Member of the New Hampshire House of Representatives from the Hillsborough 43 district
- In office December 5, 2018 – May 2, 2020
- Preceded by: Kathleen Souza
- Succeeded by: Amy Bradley
- In office 2008–2010

Personal details
- Party: Democratic

= Richard Komi =

American politician

Richard N. Komi is an American immigrant from Nigeria who served in the New Hampshire House of Representatives as a member of the Democratic Party.

==Life==

Komi claims to have faced political persecution as a member of the Ogoni people in Nigeria.
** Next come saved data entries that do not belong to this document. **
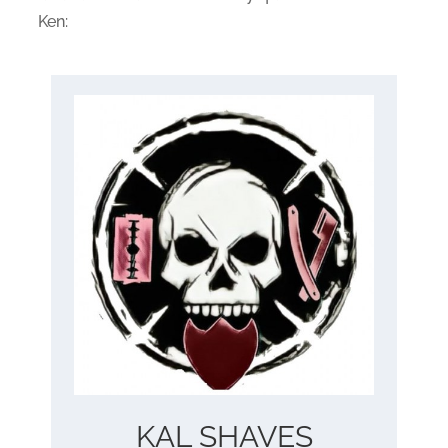
Ken:
KAL SHAVES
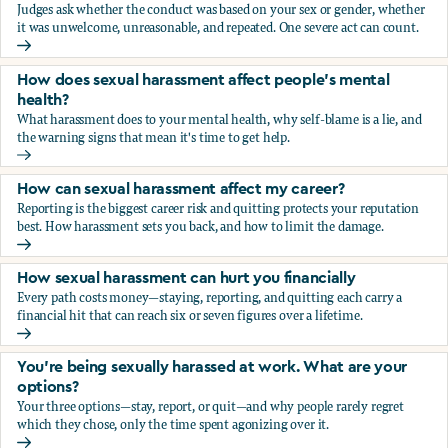
Judges ask whether the conduct was based on your sex or gender, whether
it was unwelcome, unreasonable, and repeated. One severe act can count.
How does the law in Canada determine if I've been harasse
How does sexual harassment affect people's mental
health?
What harassment does to your mental health, why self-blame is a lie, and
the warning signs that mean it's time to get help.
How does sexual harassment affect people's mental health
How can sexual harassment affect my career?
Reporting is the biggest career risk and quitting protects your reputation
best. How harassment sets you back, and how to limit the damage.
How can sexual harassment affect my career?
How sexual harassment can hurt you financially
Every path costs money—staying, reporting, and quitting each carry a
financial hit that can reach six or seven figures over a lifetime.
How sexual harassment can hurt you financially
You’re being sexually harassed at work. What are your
options?
Your three options—stay, report, or quit—and why people rarely regret
which they chose, only the time spent agonizing over it.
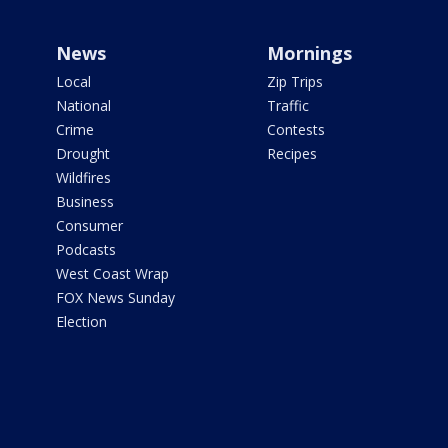
News
Mornings
Local
Zip Trips
National
Traffic
Crime
Contests
Drought
Recipes
Wildfires
Business
Consumer
Podcasts
West Coast Wrap
FOX News Sunday
Election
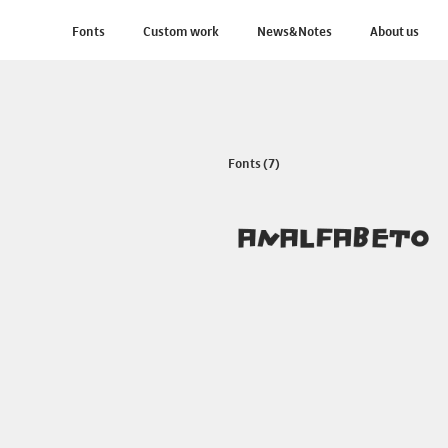
Fonts
Custom work
News&Notes
About us
Fonts (7)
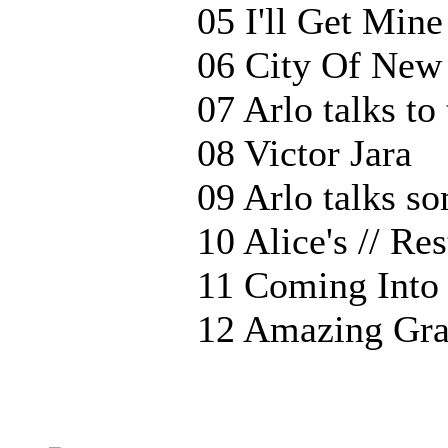
05 I'll Get Mine
06 City Of New
07 Arlo talks to
08 Victor Jara
09 Arlo talks s
10 Alice's // Re
11 Coming Into
12 Amazing Gra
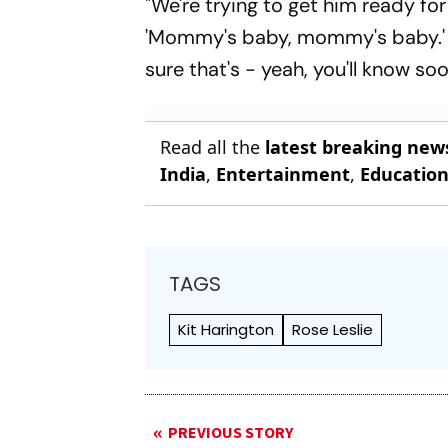
"We're trying to get him ready for
'Mommy's baby, mommy's baby.' A
sure that's - yeah, you'll know so
Read all the
latest breaking new
India
,
Entertainment
,
Educatio
TAGS
Kit Harington
Rose Leslie
PREVIOUS STORY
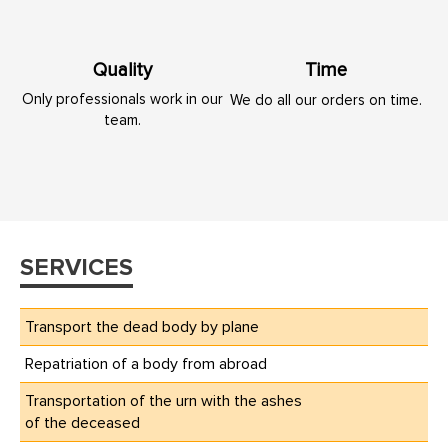
Quality
Time
Only professionals work in our
We do all our orders on time.
team.
SERVICES
Transport the dead body by plane
Repatriation of a body from abroad
Transportation of the urn with the ashes
of the deceased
After he spent time in a refugee camp in Benin, he was brought to Manchester, New Hampshire on September 13, 1999.

==Career==

Komi served as a member of the New Hampshire House of Representatives where he represented the Hillsborough 43 district from 2008 to 2010. On November 6, 2018, Komi was again elected to the New Hampshire House of Representatives where he represented the same district.

In 2023, he filed to run for the Ward 5 Aldermanic seat in Manchester.

== Controversy ==
Komi faced calls for resignation in early May 2020 after claiming that the female anatomy made Tara Reade's sexual assault claim impossible without "cooperation" from Reade. He apologized for the statement and insisted that Reade's accusation was false. He resigned from office on May 2, 2020.